### [Work request]
Every line below that holds the string "ہلاک" should be copied.

### [Provided data]
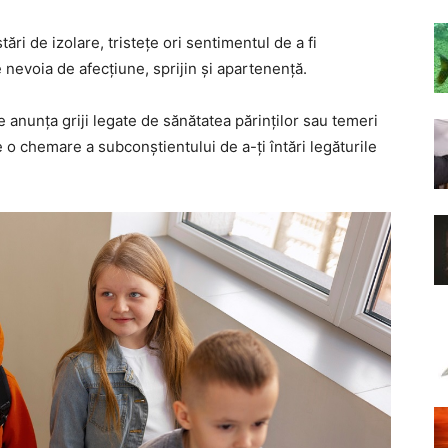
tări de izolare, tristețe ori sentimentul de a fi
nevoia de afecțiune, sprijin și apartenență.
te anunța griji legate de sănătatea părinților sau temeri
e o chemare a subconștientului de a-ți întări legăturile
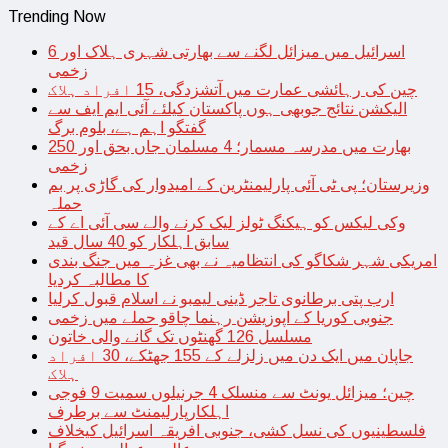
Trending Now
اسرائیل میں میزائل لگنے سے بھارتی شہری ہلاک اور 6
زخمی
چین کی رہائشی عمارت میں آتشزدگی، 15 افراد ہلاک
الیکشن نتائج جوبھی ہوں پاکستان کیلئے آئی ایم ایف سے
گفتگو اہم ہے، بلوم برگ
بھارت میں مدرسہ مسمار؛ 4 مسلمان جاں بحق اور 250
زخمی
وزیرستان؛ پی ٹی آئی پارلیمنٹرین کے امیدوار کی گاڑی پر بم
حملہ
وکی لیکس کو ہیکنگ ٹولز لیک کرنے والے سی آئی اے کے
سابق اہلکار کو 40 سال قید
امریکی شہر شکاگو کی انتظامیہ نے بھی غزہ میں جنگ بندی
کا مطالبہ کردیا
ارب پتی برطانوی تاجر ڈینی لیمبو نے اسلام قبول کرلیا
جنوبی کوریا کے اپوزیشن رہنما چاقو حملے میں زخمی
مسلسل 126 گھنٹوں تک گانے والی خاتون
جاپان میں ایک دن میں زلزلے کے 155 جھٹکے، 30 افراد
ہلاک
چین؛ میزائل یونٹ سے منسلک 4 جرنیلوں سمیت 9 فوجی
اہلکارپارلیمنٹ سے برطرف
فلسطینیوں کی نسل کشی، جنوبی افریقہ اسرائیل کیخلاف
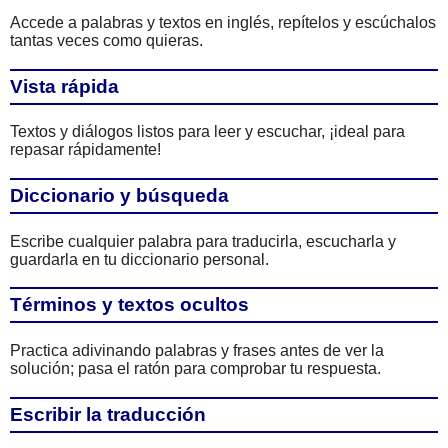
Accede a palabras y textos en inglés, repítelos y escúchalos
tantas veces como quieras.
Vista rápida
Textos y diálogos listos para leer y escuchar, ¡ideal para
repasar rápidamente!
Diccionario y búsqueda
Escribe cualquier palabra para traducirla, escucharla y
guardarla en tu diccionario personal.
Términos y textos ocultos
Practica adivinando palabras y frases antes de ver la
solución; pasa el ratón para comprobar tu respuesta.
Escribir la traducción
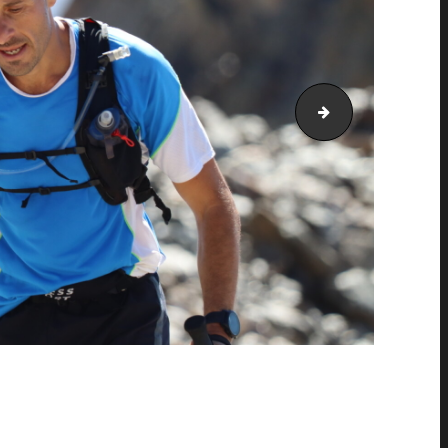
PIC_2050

### [Written response]
اسرائیل میں میزائل لگنے سے بھارتی شہری ہلاک اور 6
چین کی رہائشی عمارت میں آتشزدگی، 15 افراد ہلاک
ہلاک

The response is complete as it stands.